Historically, this was never much of a concern. Pets have always been considered “property” by state and national governments and so when a person died, their possessions, along with the animals they owned, were disposed of as directed by the person’s will or by the probate court handling the estate.
Over the ages, many people have tried to incorporate special provisions into their wills for their pets. English Common Law actually began to recognize pet trusts as far back as 1842. But it’s only been in recent years that true strides have been accomplished.

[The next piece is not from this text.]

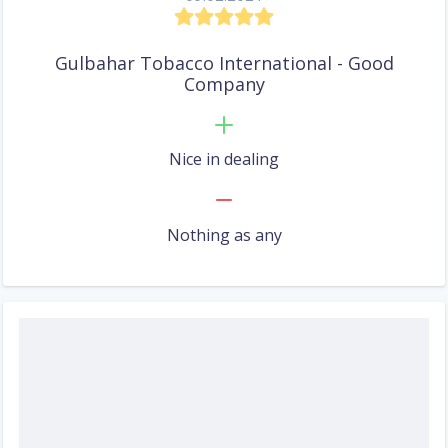
Gulbahar Tobacco International - Good
Company
Nice in dealing
Nothing as any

The first problem to overcome was that of the legal hurdle that “property cannot legally own property”. This means that the animal (property) cannot receive money (more property) in a will for its continued care. In a similar manner, a pet cannot be named a beneficiary of a trust. But, in the 1990s, the Uniform Probate Code changed to actually permit pet trusts. To date, 45 of the 50 U.S. states allow an owner to create a trust for their animals.
The next, and probably bigger issue, is to educate pet owners about their options. Failing to consider what to do with your pet in the event you are unable to care for him or her could lead to your dog, cat or other pet ending up in a shelter or with a new pet owner.

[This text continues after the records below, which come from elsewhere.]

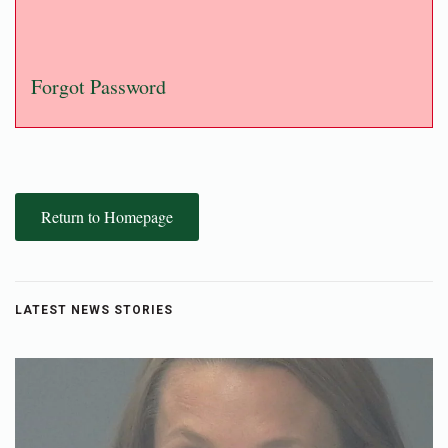
Forgot Password
Return to Homepage
LATEST NEWS STORIES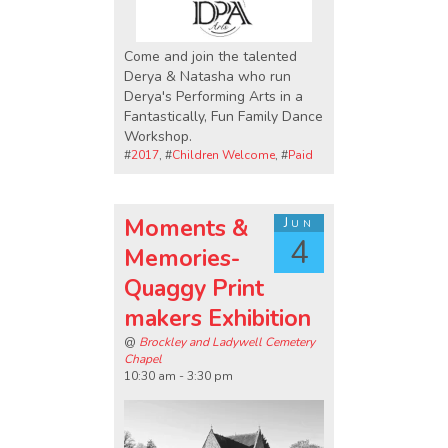
Come and join the talented
Derya & Natasha who run
Derya's Performing Arts in a
Fantastically, Fun Family Dance
Workshop.
#
2017
, #
Children Welcome
, #
Paid
Moments &
Jun
4
Memories-
Quaggy Print
makers Exhibition
@
Brockley and Ladywell Cemetery
Chapel
10:30 am - 3:30 pm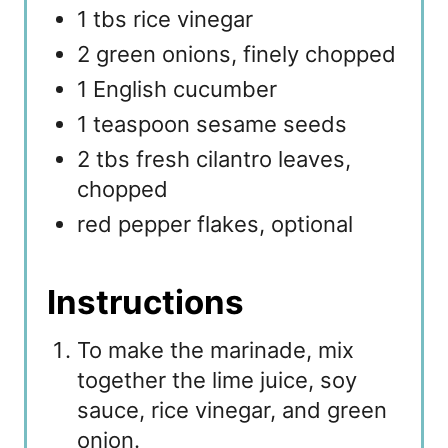
1 tbs rice vinegar
2 green onions, finely chopped
1 English cucumber
1 teaspoon sesame seeds
2 tbs fresh cilantro leaves,
chopped
red pepper flakes, optional
Instructions
To make the marinade, mix
together the lime juice, soy
sauce, rice vinegar, and green
onion.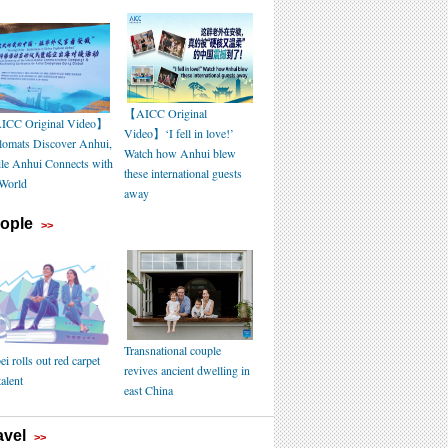
【AICC Original
CC Original Video】
Video】‘I fell in love!’
lomats Discover Anhui,
Watch how Anhui blew
le Anhui Connects with
these international guests
 World
away
ople
>>
Transnational couple
i rolls out red carpet
revives ancient dwelling in
talent
east China
avel
>>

Pet trusts actually provide many benefits. First, since trusts are valid even while the owner is still alive, even if he or she is disabled or incapacitated. This simple fact allows the pet’s care to continue without the necessity of going through probate.
In addition, if the owner needs to move to an assisted care facility or nursing home, a pet trust is valuable in helping to keep the pet and owner together.
Finally, and perhaps most importantly, a pet trust is administered by a trustee (separate from the pet’s caretaker) who has a legal obligation to follow the guidelines set forth by the owner. This helps insure that your wishes for your pet are carried out and helps minimize the potential for fraud. You will want to make sure you have selected a willing and trusted person as the caretaker before the time for one is needed.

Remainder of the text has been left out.